Mas esse não é o panorama pintado por outras pessoas que vivem o drama de perto. Segundo uma funcionária que pediu para não ser identificada, os problemas vão muito além da transmissão de dados. Ela relata ainda que os atrasos salariais viraram rotina, inclusive para diretores, que não recebem há cinco meses.

– Pegaram o galpão de uma empresa cheio de sujeira, com cocô de pombo. Uma imundície mesmo. Levou tempo pra acertar essa primeira parte. E com isso, apareceram outras coisas: acesso errado das pessoas no porto; área alfandegada sem fiscalização do porto; área com material importada sem cercas.

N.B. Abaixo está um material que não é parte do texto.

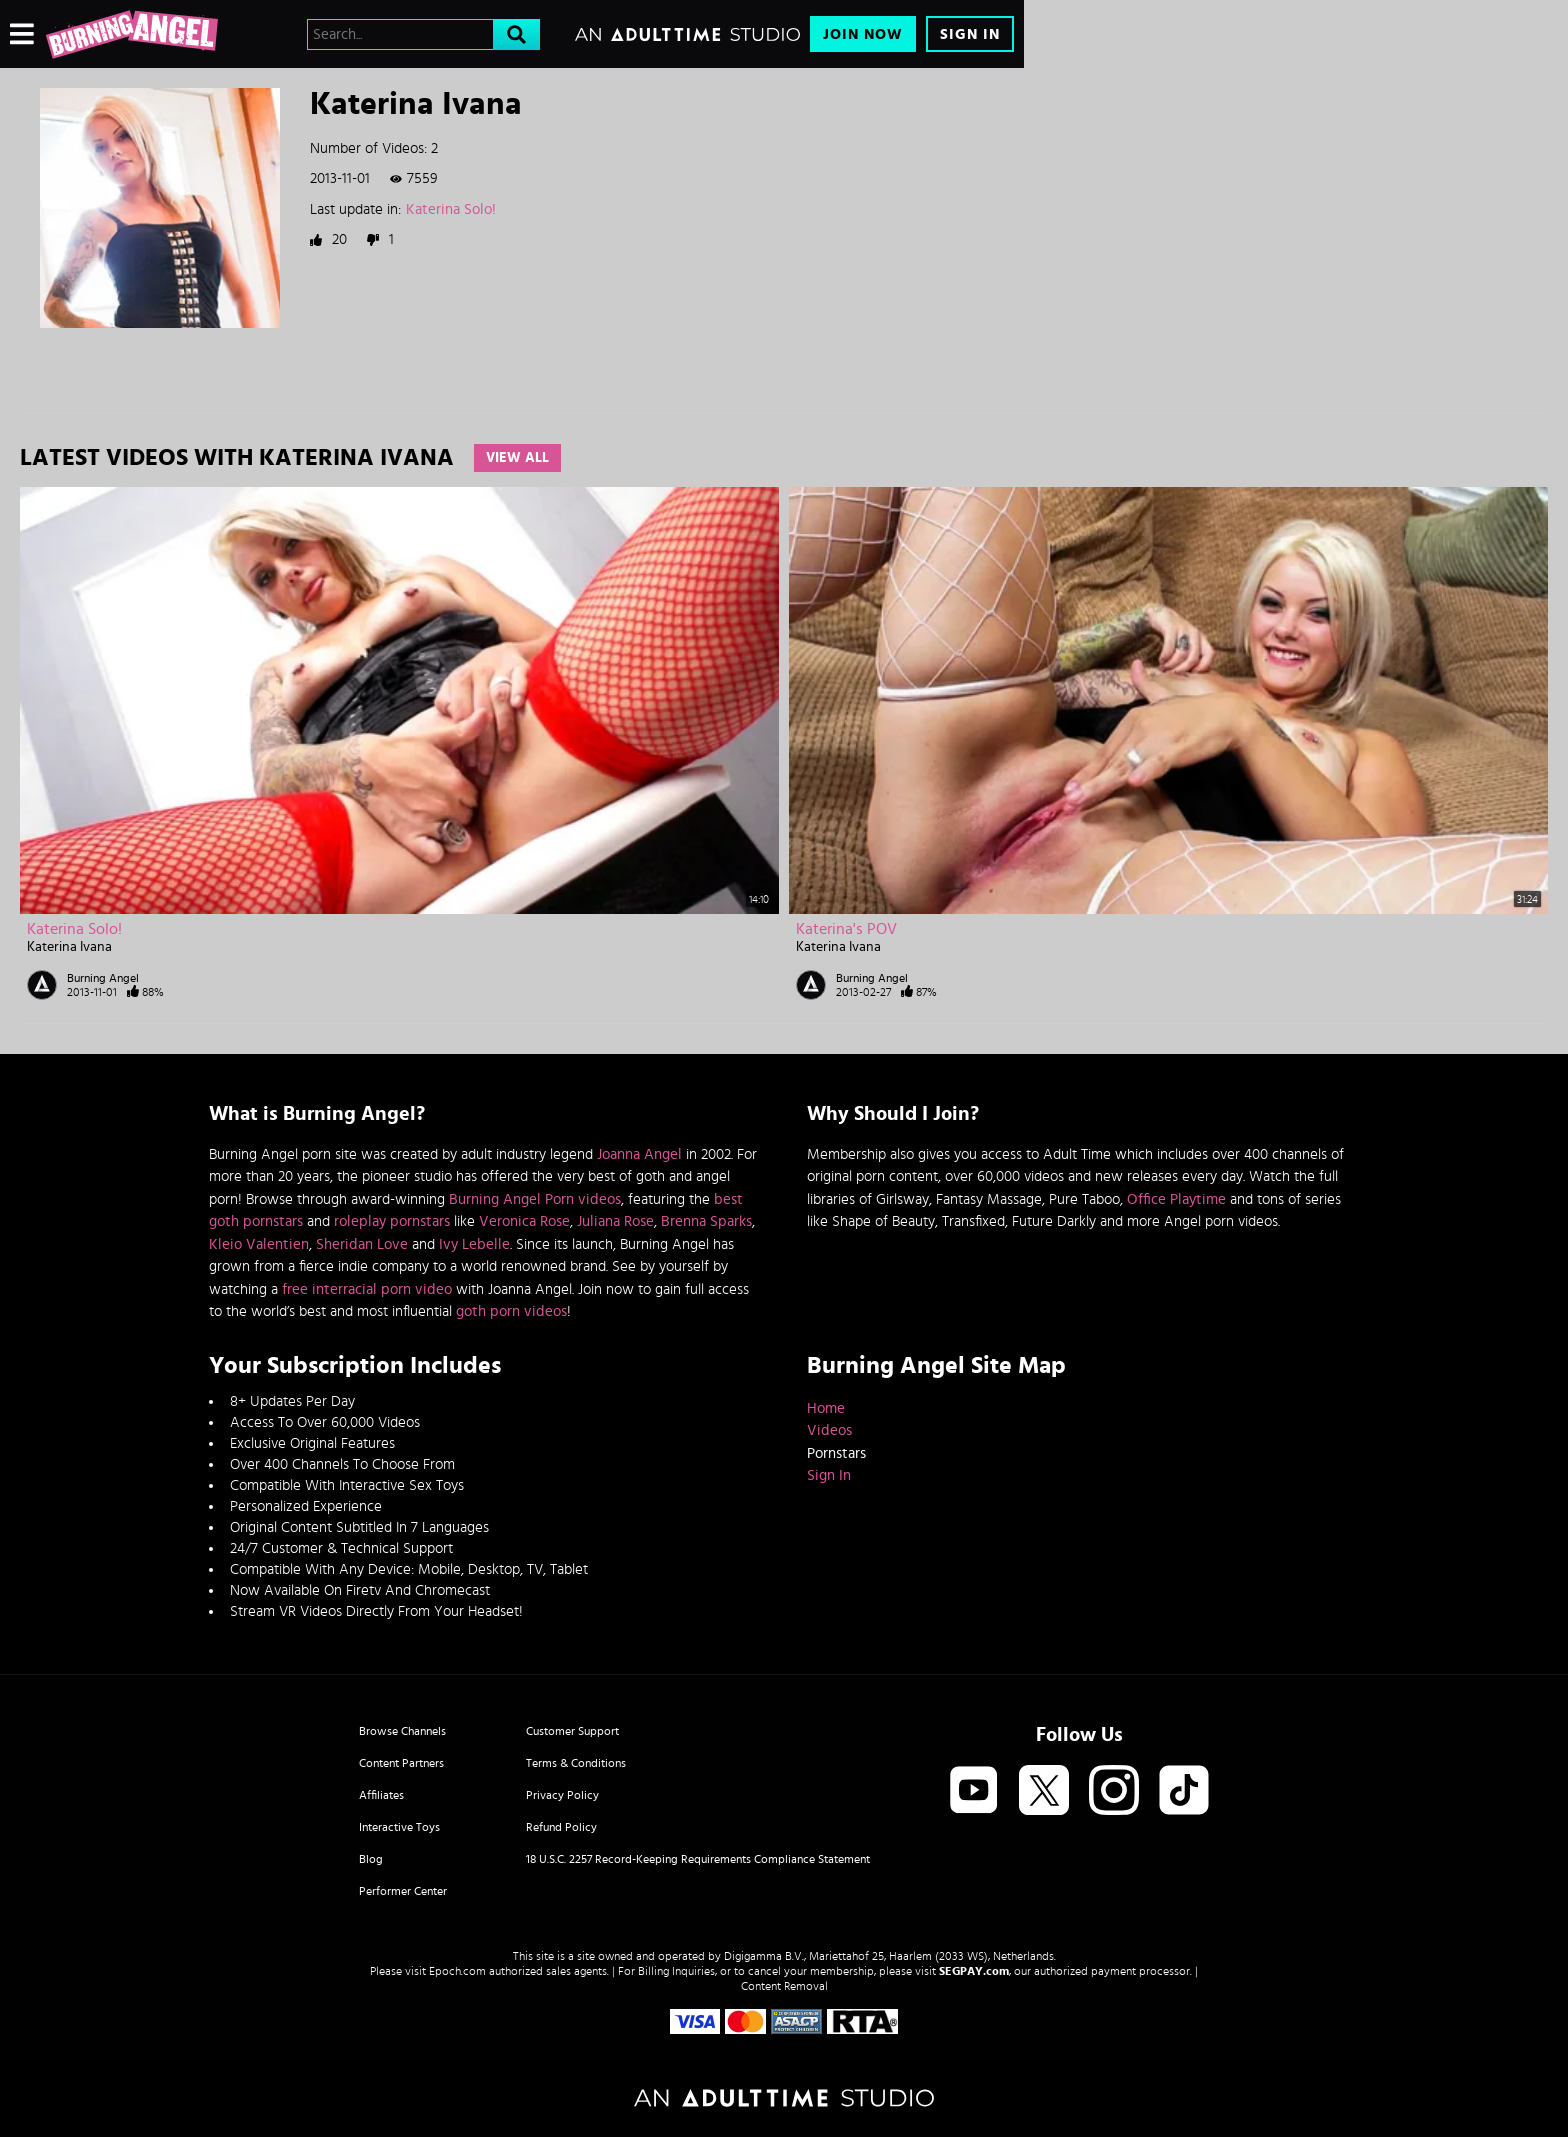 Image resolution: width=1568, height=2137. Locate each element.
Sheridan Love (362, 1244)
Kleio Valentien (259, 1244)
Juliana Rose (615, 1221)
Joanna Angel (639, 1154)
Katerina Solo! (451, 209)
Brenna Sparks (706, 1221)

Também não tem mais segurança tem tempo – descreve a fonte.

Ainda de acordo com a funcionária, o Porto adotou a estratégia de pagar parte do pagamento por meio de ‘vales’.

Por fim, ela afirma que o Porto deve em tributos mais de R$ 5 milhões à Receita, fato que já tinha sido negado pela diretoria à Folha em outra oportunidade.

Até o fechamento desta edição, a delegacia da Receita de Niterói, responsável pela fiscalização do Porto do Forno, não respondeu aos questionamentos da reportagem, tampouco confirmou as dívidas tributárias.

Licenciamento – Se junto aos órgãos tributários, as coisas não vão nada bem, o mesmo não pode-se dizer da situação ambiental.
O Ibama informou que a renovação da licença para operação do terminal já foi emitida, mas depende do pagamento de uma taxa de R$ 42 mil.
Não há prazo para a quitação da taxa, mas caso ela não seja paga, pode resultar em multa e embargo das atividades, mas a licença em si não é cassada. Vale ressaltar que o licenciamento, feito em 2011, permitiu ao município receber os royalties do petróleo.